#33 · 水の上を歩くペテロ
夜の第四更だった。午前三時、何も良いことが起こらない時間だ。
舟は何時間も風と戦っていた。彼らは漁師だった。暗闇の中でも自分の家の廊下のようにこの湖を知り尽くしている男たちだった。それでも、彼らは負けていた。

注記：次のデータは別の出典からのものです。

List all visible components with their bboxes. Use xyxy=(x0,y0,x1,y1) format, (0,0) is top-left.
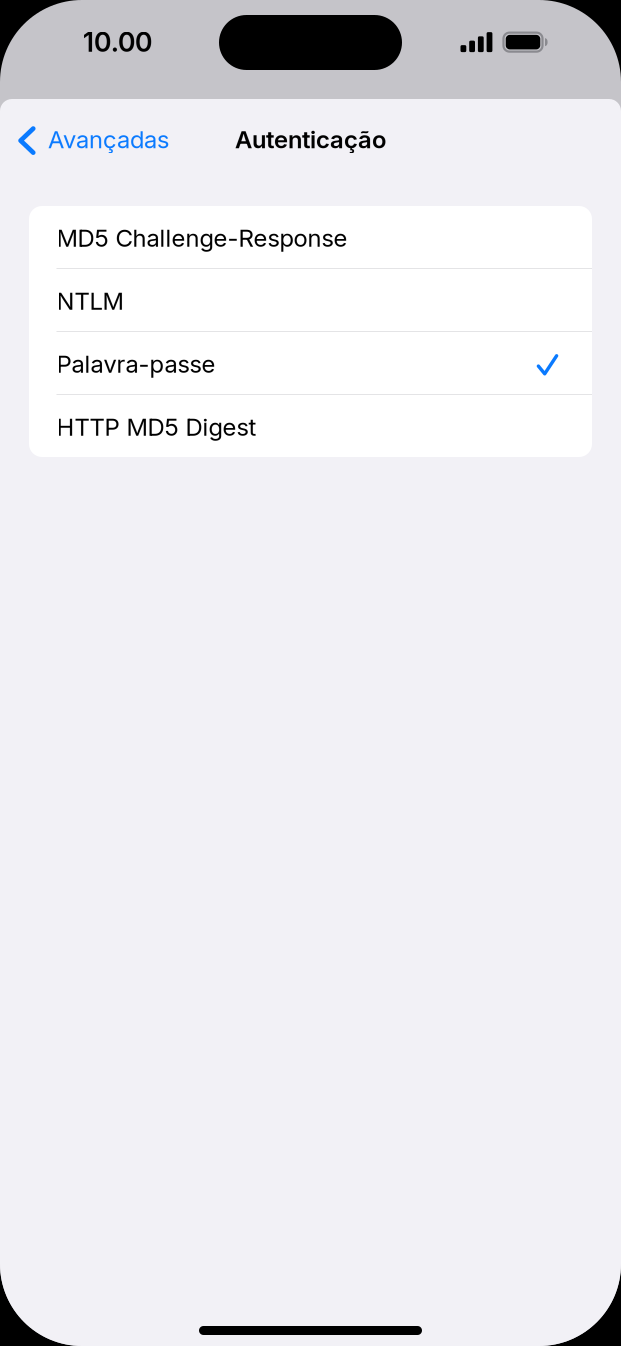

すると、水の上を何かが彼らに向かって近づいてきた。彼らは叫び始めた。午前三時の嵐よりも恐ろしいのは、その中を歩いてくる影だけだからだ。
「勇気を出しなさい。わたしだ。恐れることはない」
ペテロは、いつものペテロがすることをした。考え抜くまで待たなかった。
「主よ、あなたでしたら、私に水の上を歩いて来いと命じてください」
すると主は「来なさい」と言われた。一言だった。
そこでペテロは、嵐の中、午前三時に、舟の縁を越えて水の上へ出て行った。
そして、誰もが見落としている部分がここにある。ペテロは歩いた。本当に起こったことだ。ガリラヤの漁師が暗闇の中、波の上に立ち、波は彼を支えた。
ところが、彼は風を見た。
水について何も変わっていなかった。目の前に立っている方についても、何も変わっていなかった。変わったのは、彼が見ている先だけだった。そして、彼は沈み始めた。
「主よ、助けてください」三つの言葉。それが祈りのすべてだった。もっと良い祈りを考える時間はなかった。